A recipe for bad qualitative research
I often think that I was very lucky to have been given a classical physiotherapy training – with its focus on anatomy and physiology, biomechanics and kinesiology, objective testing and quantitative research. But this was enriched no end by being introduced to qualitative research early in the 1990s when it was really taking off in healthcare. Since then I've probably reviewed more than a hundred qualitative research articles and read thousands more. And in all that time I still come back to one simple test of whether qualitative research is any good or not.
Whenever I review qualitative research article I ask myself is the study is telling me anything I don't know already. Notwithstanding all the discussions about whether qualitative research should be more or less rigorous, more methodologically sound or more creative and imaginative, it comes down to the simple question of whether our understanding of the phenomenon is increased as a result of the work that the researchers have done, or whether the research merely confirms what we knew already.
There is a beautiful example of this in a recent paper titled "The Magic Wand: A Case Study of Chronic Neck Pain" which follows a common trend in qualitative research these days, in that it uses interpretive or descriptive methods to analyse the phenomenon at hand. What this fundamentally means is that the research is often methodologically sound – following all the basic rules down in the myriad qualitative research textbooks – but it often lacks the kind of depth of insight that qualitative research ought to offer.
The principal weakness of all of this kind of research is that it makes no effort to engage deeply with philosophy. The point of using philosophy in healthcare research is to elevate the analysis beyond the ordinary; to draw out findings that could not have been anticipated from everyday practice experience; or to reveal understandings that may be counterintuitive, confusing, contradictory, and confounding for our current ways of thinking. In all my years of reviewing qualitative research, I can honestly say that I've never yet once come across an article that transformed the way I think about something that did not engage with philosophy.
So here we have an article about chronic neck pain that tells us that "pain pervades everything...Findings suggest that living with chronic pain is framed by both the experience of severe pain and the search for a cure.
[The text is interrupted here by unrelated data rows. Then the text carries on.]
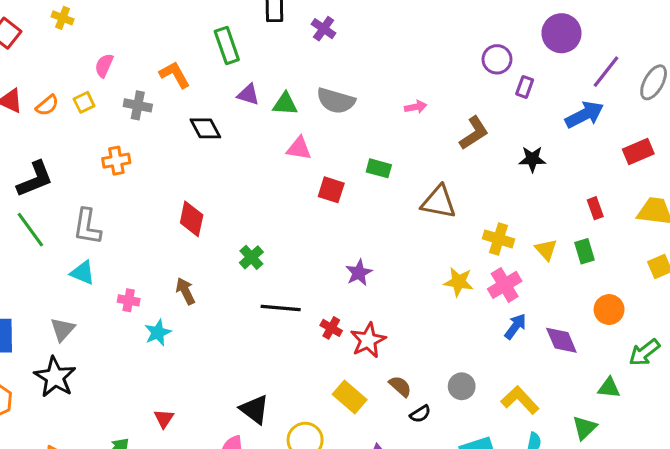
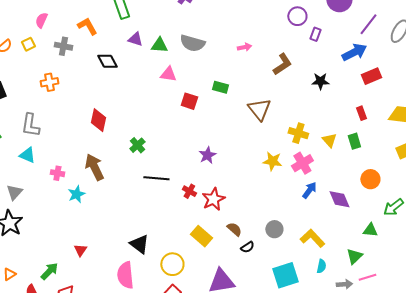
red rectangle: (638, 151) -> (371, 76), moved
brown triangle: (439, 202) -> (259, 109), turned 40
brown arrow: (185, 291) -> (94, 167), size x1.5

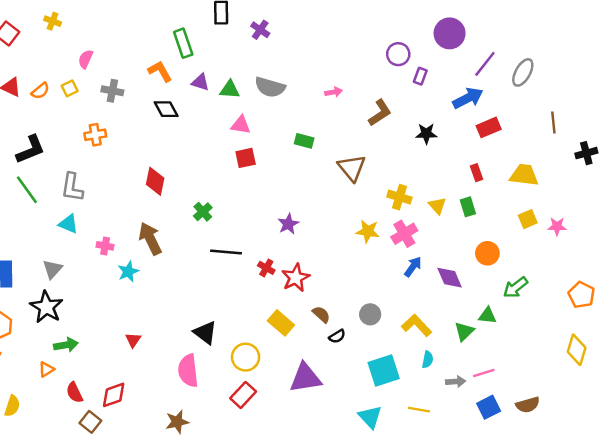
orange L-shape: (87, 26) -> (160, 71), moved
red square: (189, 101) -> (246, 158), moved, turned -30
green triangle: (354, 256) -> (464, 331), moved
green arrow: (49, 271) -> (66, 345), moved, turned 36

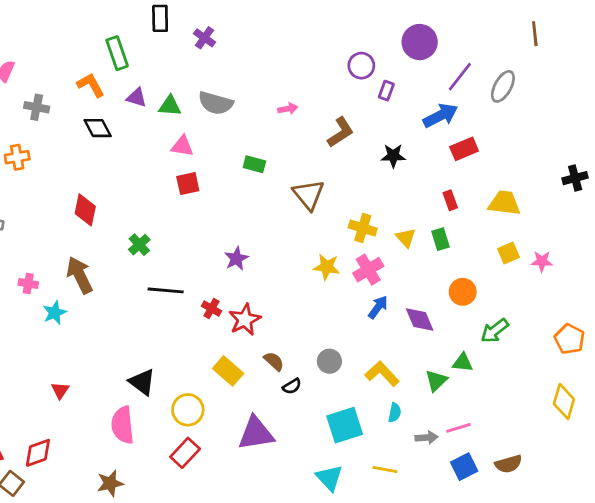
brown line: (553, 123) -> (535, 34), moved

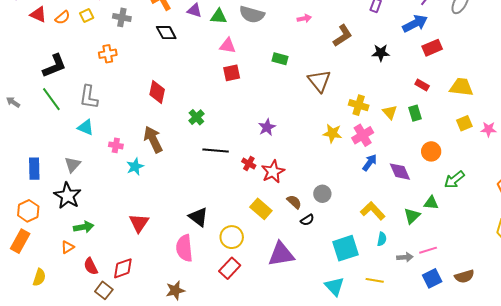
red rectangle: (450, 200) -> (422, 85), turned -40
gray circle: (329, 361) -> (322, 194), moved
red triangle: (60, 390) -> (139, 223), size x1.5

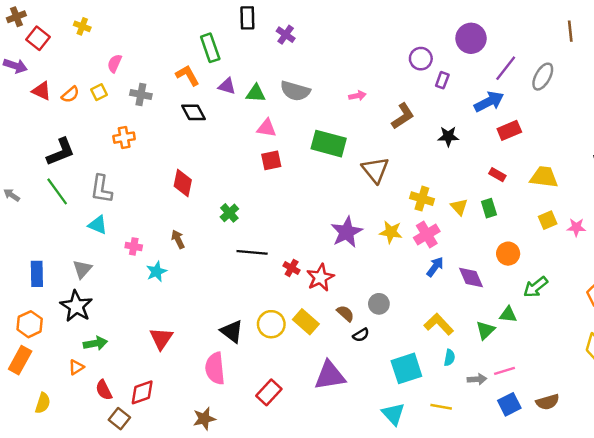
green rectangle: (280, 59) -> (329, 144), size x1.8
purple star: (267, 127) -> (347, 232), moved, size x1.5
brown arrow: (153, 139) -> (178, 239), size x0.6
yellow circle: (232, 237) -> (271, 324), moved

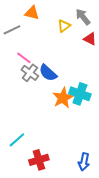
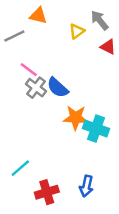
cyan cross: (80, 94) -> (96, 128), moved
orange star: (63, 98) -> (76, 118), turned 30
blue arrow: (84, 162) -> (86, 186), moved

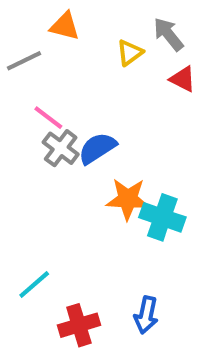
blue semicircle: (58, 88) -> (97, 148), turned 105

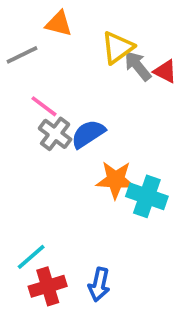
gray arrow: (168, 34) -> (138, 66), moved
yellow triangle: (130, 53) -> (117, 48), size x1.4
blue arrow: (146, 315) -> (99, 284), moved
red cross: (79, 325) -> (48, 286), moved

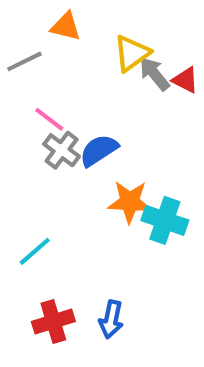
cyan line: (31, 257) -> (35, 251), moved

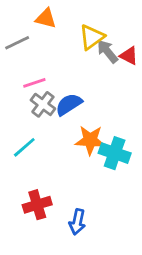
pink line: (49, 119) -> (34, 83), turned -55
cyan line: (35, 251) -> (24, 147), moved
red cross: (53, 321) -> (37, 205), moved

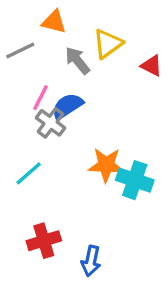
gray arrow: (107, 51) -> (77, 61), moved
pink line: (34, 83) -> (40, 98), turned -45
blue semicircle: (69, 104) -> (67, 106), moved

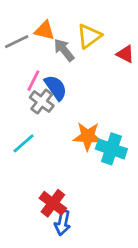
orange triangle: (54, 22) -> (45, 30), moved
blue semicircle: (67, 106) -> (56, 88), turned 88
red cross: (44, 241) -> (53, 203), moved, turned -36
blue arrow: (91, 261) -> (63, 223), moved

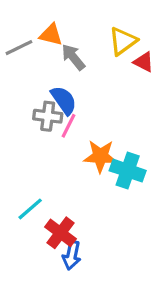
yellow triangle: (89, 36) -> (123, 41), moved
pink line: (33, 81) -> (68, 126), moved
gray cross: (42, 102) -> (48, 116), turned -30
cyan line: (24, 143) -> (30, 209), moved

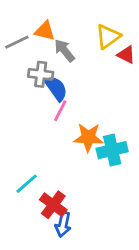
gray cross: (48, 116) -> (41, 74), moved
cyan cross: (128, 171) -> (112, 150), turned -32

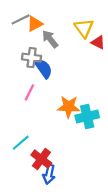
orange triangle: (45, 31) -> (35, 24), turned -42
yellow triangle: (108, 36) -> (84, 28), turned -30
gray line: (17, 42) -> (21, 19), moved
pink line: (60, 111) -> (29, 92), moved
Fear, panic, and despair accompany ongoing pain."
Go more deeply into the article and you will find a very well constructed piece of research that is almost entirely bloodless. It is the epitome of the kind of model qualitative research now promoted in graduate schools, that extracts everything that is unique and profoundly radical about qualitative research and turns it into nothing more than quantitative-lite. (For a really engaging and insightful commentary on the demise of qualitative research, read this).
Qualitative research of this sort has become increasingly common in physiotherapists, as clinicians, educators, researchers and students look for new ways to explore complex subjective phenomena that cannot be explained adequately by quantitative research. Pain, breathlessness and movement represent three important paradigms here, and each one has a growing share of extremely well constructed but virtually anaemic qualitative research emerging in the field.
Physiotherapists are naturally sceptical of philosophy because they are trained to ignore it: to think that their practice is natural and has no particular paradigmatic roots. And so talk of philosophically informed research can be scary. But unless we can engage more deeply with some of the grand ways in which philosophers have taught us to think differently about the world, the only thing we will ever be able to say about complex phenomena like pain is that it is aversive. And we know that already.